- Born: Mary Wissler
- Education: B.A. Radcliffe College J.D. Georgetown University Law Center
- Occupation: writer
- Spouse: ; Donald E. Graham ​ ​(m. 1967; div. 2007)​
- Children: 4

= Mary Graham (writer) =

American author and public policy expert

Mary W. Graham (née Wissler) is an American writer, legal scholar, and public policy expert known for her work on government transparency and public information. She co-founded and co-directs the Transparency Policy Project at Harvard University's John F. Kennedy School of Government. Graham has authored four books examining the politics of public information and the balance between government openness and secrecy.

== Early life and education ==
Graham grew up in Hyde Park on Chicago’s South Side. In high school, she co-edited the student newspaper and became interested in government secrecy during Mayor Richard J. Daley’s slum clearance projects. Encouraged by teacher Howard Sloan and the Hyde Park Herald, she developed an early interest in journalism. Her father, Robert W. Wissler, was a University of Chicago professor studying diet and heart disease; her mother, Elizabeth Anne Wissler, was a social worker. Both were birthright Quakers and Earlham College graduates.

Graham attended Harvard College on scholarship, majoring in Social Studies with a focus on city politics, and wrote for The Harvard Crimson. During college, she worked with Professors Edward C. Banfield and James Q. Wilson at the Harvard-MIT Joint Center for Urban Studies and conducted summer research on urban politics in cities like Cincinnati, Pittsburgh, Nashville, and San Francisco.
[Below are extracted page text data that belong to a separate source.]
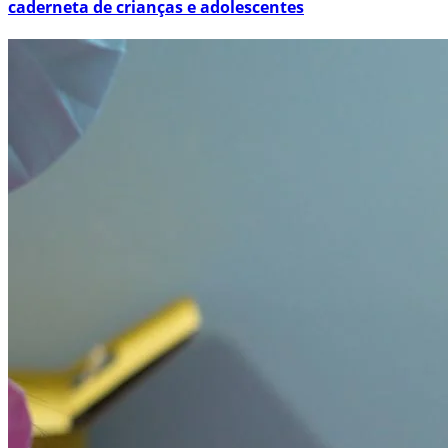
caderneta de crianças e adolescentes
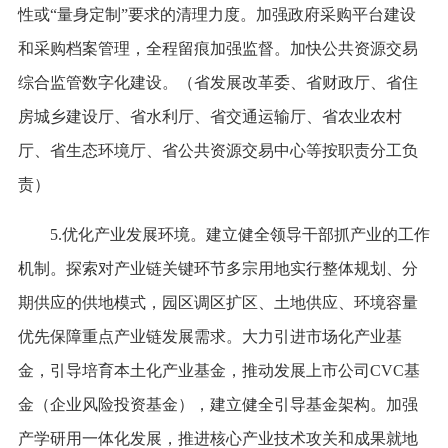
性或“量身定制”要求的清理力度。加强政府采购平台建设
和采购档案管理，全程留痕加强监督。加快公共资源交易
综合监管数字化建设。（省发展改革委、省财政厅、省住
房城乡建设厅、省水利厅、省交通运输厅、省农业农村
厅、省生态环境厅、省公共资源交易中心等按职责分工负
责）
5.优化产业发展环境。建立健全领导干部抓产业的工作
机制。探索对产业链关键环节多宗用地实行整体规划、分
期供应的供地模式，园区调区扩区、土地供应、环境容量
优先保障重点产业链发展需求。大力引进市场化产业基
金，引导培育本土化产业基金，推动发展上市公司CVC基
金（企业风险投资基金），建立健全引导基金架构。加强
产学研用一体化发展，推进核心产业技术攻关和成果就地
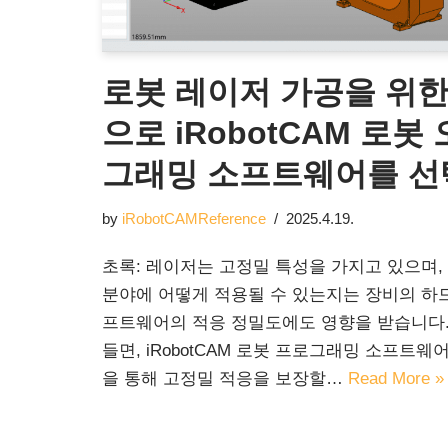
로봇 레이저 가공을 위한
으로 iRobotCAM 로
그래밍 소프트웨어를 선
by
iRobotCAMReference
2025.4.19.
초록: 레이저는 고정밀 특성을 가지고 있으며,
분야에 어떻게 적용될 수 있는지는 장비의 하
프트웨어의 적응 정밀도에도 영향을 받습니다.
들면, iRobotCAM 로봇 프로그래밍 소프트
을 통해 고정밀 적응을 보장할…
Read More »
After graduation, she reported for the Southern Courier in Birmingham, Alabama, covering civil rights issues. She later earned her J.D. from Georgetown University Law Center.

== Career ==
Graham began her career at the U.S. Office of Management and Budget, where she worked on legislative and budget matters in an agency known for resolving inter-agency disputes behind closed doors. She later joined the U.S. Department of Transportation under Secretary William T. Coleman, working on regulatory reforms including early efforts to install airbags in passenger vehicles.

Graham is a former trustee of the Juilliard School for the Performing Arts and a former member of the visiting committee of the Columbia University School of Journalism.

She also serves as a trustee emerita of the John D. and Catherine T. MacArthur Foundation, and is a former board member of The Pew Charitable Trusts.

== Transparency policy project ==
Graham co-founded and co-directs the Transparency Policy Project at Harvard Kennedy School with Archon Fung and David Weil. The project examines how disclosure tools like safety ratings and chemical reports act as regulatory mechanisms, highlighting both their potential and limitations.

Graham serves as a trustee of the Associated Press Fund for Journalism and serves on steering committees for Press Forward. From 2001 to 2013, Graham was a board member for the Chicago-based MacArthur Foundation. In 2010, she joined the advisory board for the Wikimedia Foundation's Public Policy Initiative.

In 2007, she co-authored Full Disclosure: The Perils and Promise of Transparency with Archon Fung and David Weil, exploring how public disclosure policies function as a form of governance.

Her 2017 book, Presidents’ Secrets: The Use and Abuse of Hidden Power, examined historical struggles over presidential secrecy.

Her 2002 book Democracy by Disclosure: The Rise of Technopopulism profiled transparency policies intended to reduce toxic chemical releases, improve public nutrition, and lower hospital error rates.

Her first book in 1999, The Morning After Earth Day: Practical Environmental Politics, examined the evolution of environmental policy from reducing factories’ pollution to addressing practices of farmers, community residents, and local businesses.

Graham has written articles for The Atlantic Monthly, Financial Times, Environment, Issues in Science and Technology, and other publications, covering topics ranging from vaccine hesitancy and bankruptcy reform to remote sensing technology and corporate transparency. In 2025, she published the policy brief Information Inequality Can Be a Matter of Life or Death, advocating for timely, equitable, and actionable public health and safety alerts.

==Personal life==
In 1967, Graham married Donald E. Graham, grandson of Eugene Meyer. In 2007, the couple announced that they were separating. They have four children.